Извилина отвечает не сразу. Сказано не с бухты–барахты. Таким не бросаются. Отказ оскорбит. Одновременно понимает, что с его помощью легче начнут следующий этап этой сложнейшей операции и, помоги Михей, затеют другие, и хотя нет надежды дожить до конечного, но… Бессмертие откладывается. Каждой ветке гореть по–своему.
— Серега, я тебе так скажу: не начавши — думай, а начавши — делай! Думай, пока есть время, в полную силу, а потом уже под мысль не останавливайся! Не жалей ни о чем. И никого! Нас тоже.
Видя последствия, не сотворишь великого. Малого тоже не сотворишь. И продолжения тебе не будет. Сергей отказывает себе в праве переживать об уроне. Прислушивается к себе. Нигде не больно? Значит и не тошно.
— Стоит ли? — спрашивает у Седого, не договаривая остального.
— Некоторые знания слишком утомляют — пора уходить.
— А кто по России дежурить будет?
— Была бы Россия, а дежурные найдутся.
И тут Извилина понимает, что, если сам он выживет — ему жить в деревне и учить детей. Долг этот на нем повиснет. Не прост Седой — собственную многоходовку выстраивает, посмертную.
— Искупаемся?..
Извилина забирается на «палец». Внезапный ветер морщит озеро.
— И не думай! — попытается остановить его Седой…
А еще вспоминает, как днем позже, поутру…
…Выйдя из домика «метр на метр, два вверх», едва не наталкивается на Извилину. Тот нетерпеливо переминается, прыгает, поджав под себя больную ногу, потом — нахал! — спрашивает:
— Удачно?
— Я не в том возрасте, чтобы отмечать подобное событие дружеской пирушкой, — огрызается Седой.
— Дождешься? Поговорить надо.
— Здесь?
— Я Денгиза, думаю, пригласить, — говорит из–за тонкой дощатой двери Извилина.
— Кого?!
— Денгиза.
— Того самого?
— Да.
— И куда?
— Сюда.
Седой рассеянно смотрит по сторонам, зачем–то переставляет костыль, затем снова берет, неловко вертит, прежде чем прислонить обратно.
— Долго думал?
— Так надо.
— Лихо крутите, ребятки, как бы до времени не обжечься.
— Да уж, — натужено проговаривает Извилина из–за дверей.
— И ты, это, — сердится Седой, — надолго не занимай, мне от твоей новости опять захотелось! Освободишься, Молчуна ко мне пришли.
— Сюда?
— А хоть бы и сюда! — рычит Седой. — Чем не штаб–квартира?! Постоянно здесь встречаемся!
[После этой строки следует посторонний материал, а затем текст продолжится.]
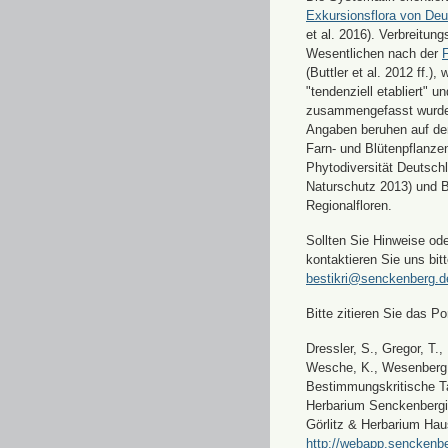
Exkursionsflora von Deu
et al. 2016). Verbreitun
Wesentlichen nach der
F
(Buttler et al. 2012 ff.),
"tendenziell etabliert" u
zusammengefasst wurde
Angaben beruhen auf de
Farn- und Blütenpflanze
Phytodiversität Deutsch
Naturschutz 2013) und 
Regionalfloren.
Sollten Sie Hinweise od
kontaktieren Sie uns bitt
bestikri@senckenberg.d
Bitte zitieren Sie das Por
Dressler, S., Gregor, T.,
Wesche, K., Wesenberg, 
Bestimmungskritische Ta
Herbarium Senckenbergi
Görlitz & Herbarium Hau
http://webapp.senckenbe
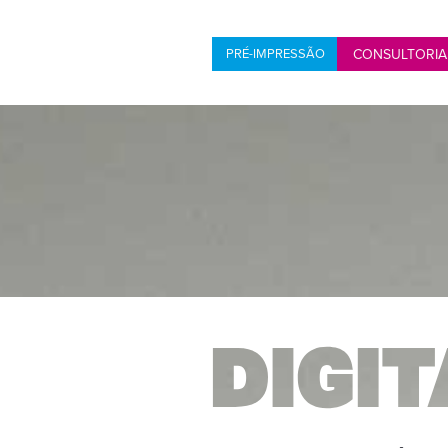
PRÉ-IMPRESSÃO
CONSULTORIA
А будешь пересиживать, скажу Георгию, чтобы определил ко мне в наряд — давно пора «домик» вычищать!
— Ладно–ладно, развоевался, — Извилина, поспешно выпрыгивает на одной ноге, придерживаясь за дверь, на ходу подхватывая свои костыли. — Сейчас пришлю. Да он и сам подойдет — у него уши со всех мест растут. Громко слишком! — упрекает Седого.
Молчуна искать не надо, Молчун уже здесь — отшагивает от яблони, как привидение. Извилина оставляет их вдвоем. Но Седой еще терпеливо ждет — пока войдет в дом, хлопнет дверью.
— Ситянский умер — знаешь?
Федя — Молчун равнодушен — умер, значит, умер.
— Что ты ему вколол? — спрашивает Седой, и тут же поясняет: — Ты знаешь, я во всякий бред, вроде отсроченной смерти, не верю — Ситянский не африканец, а ты не шаман Вуду, чтобы ему такое внушить. Потом, когда ты его развернул и по спине ладонью хлопнул, между пальцев у тебя что–то было зажато, вроде пузырька целлофанового маленького — от него, подозреваю, иголочка. Так что вколол?